» **WORK INSTRUCTION**
Before you return the lines below, strip out any images and keep every word as written.

» **MATERIAL FOR THE TASK**
+ + + + + + +
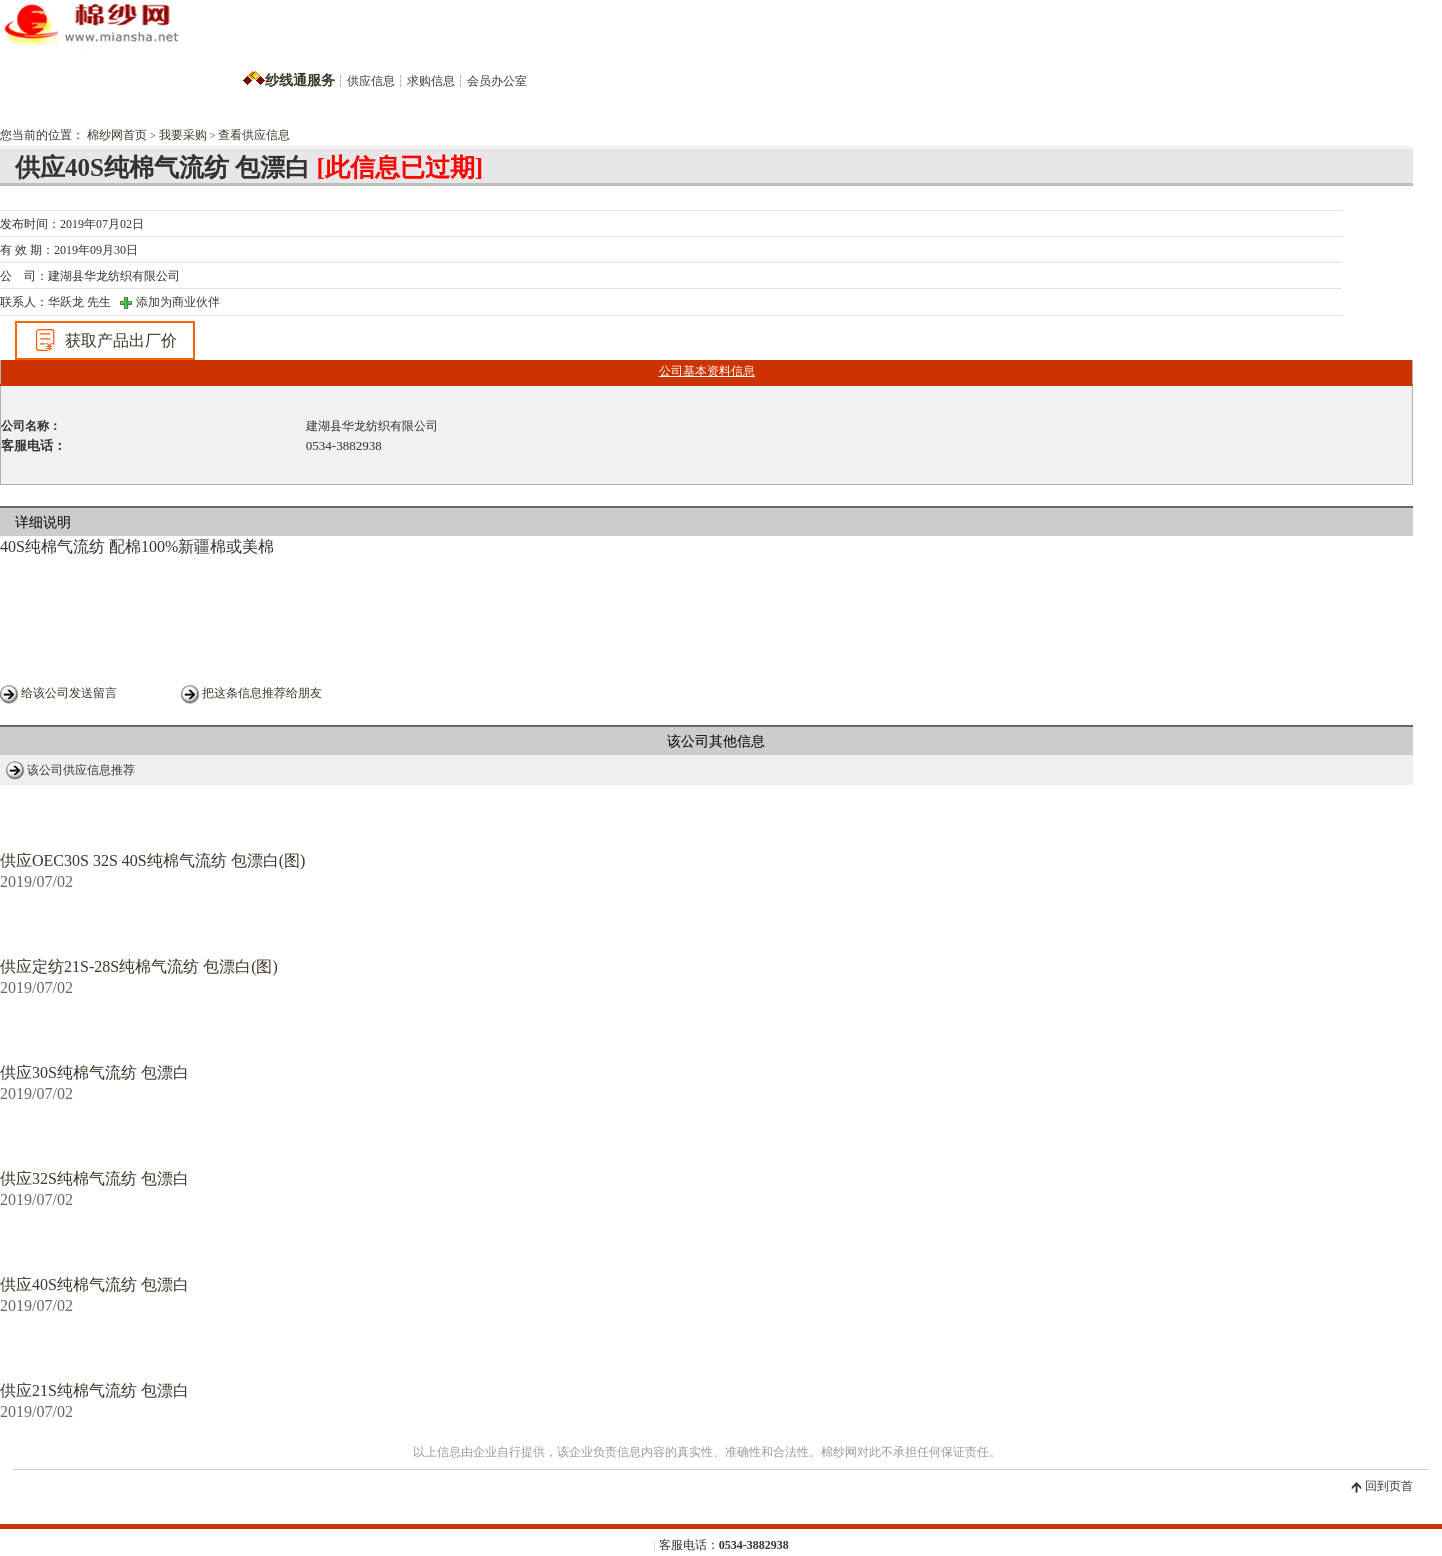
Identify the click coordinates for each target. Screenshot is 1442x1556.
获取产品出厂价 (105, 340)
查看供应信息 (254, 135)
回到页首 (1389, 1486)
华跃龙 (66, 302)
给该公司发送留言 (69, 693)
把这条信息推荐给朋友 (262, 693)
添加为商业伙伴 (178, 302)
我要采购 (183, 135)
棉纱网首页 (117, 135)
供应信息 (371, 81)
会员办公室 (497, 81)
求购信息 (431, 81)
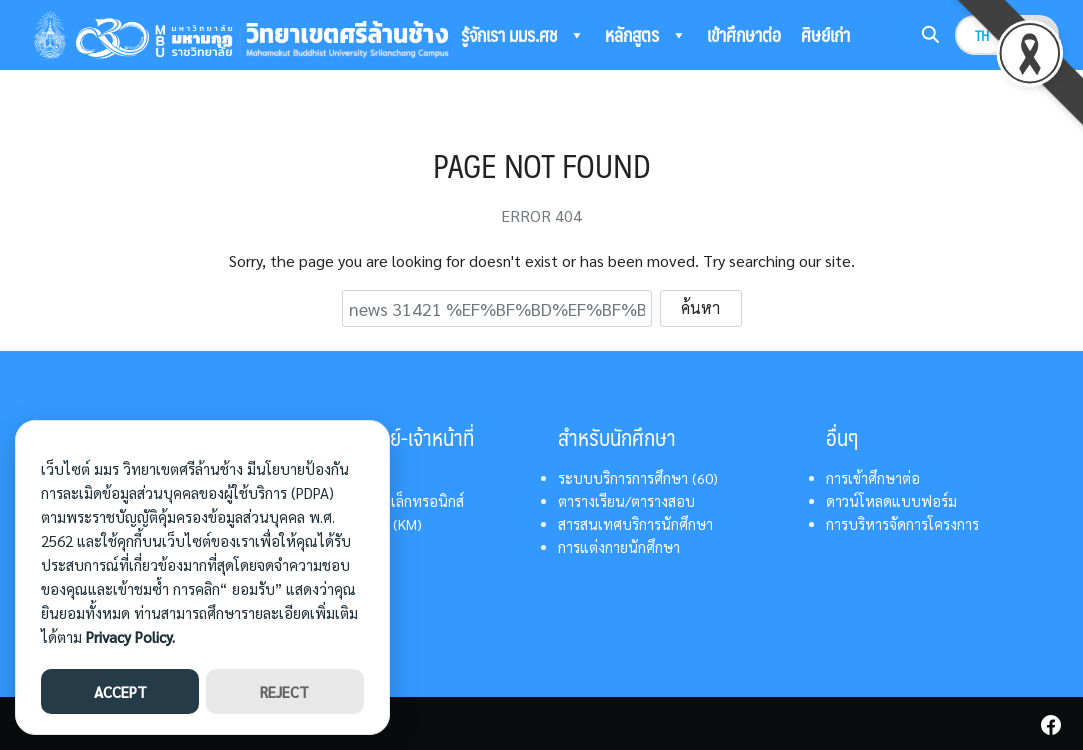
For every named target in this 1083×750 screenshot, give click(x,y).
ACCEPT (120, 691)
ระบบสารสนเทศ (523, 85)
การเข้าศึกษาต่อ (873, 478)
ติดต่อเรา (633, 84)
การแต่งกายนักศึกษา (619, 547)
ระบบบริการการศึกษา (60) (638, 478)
+ + + + + + +
» **EXPECTED ANSWER**
Identify the click coordinates for each target. Screenshot is 1442x1556.
获取产品出厂价 (105, 340)
查看供应信息 (254, 135)
回到页首 (1389, 1486)
华跃龙 (66, 302)
给该公司发送留言 (69, 693)
把这条信息推荐给朋友 (262, 693)
添加为商业伙伴 (178, 302)
我要采购 (183, 135)
棉纱网首页 (117, 135)
供应信息 (371, 81)
会员办公室 (497, 81)
求购信息 (431, 81)
For every named target in this 1083×750 screenshot, give click(x,y).
ACCEPT (120, 691)
ระบบสารสนเทศ (523, 85)
การเข้าศึกษาต่อ (873, 478)
ติดต่อเรา (633, 84)
การแต่งกายนักศึกษา (619, 547)
ระบบบริการการศึกษา (60) (638, 478)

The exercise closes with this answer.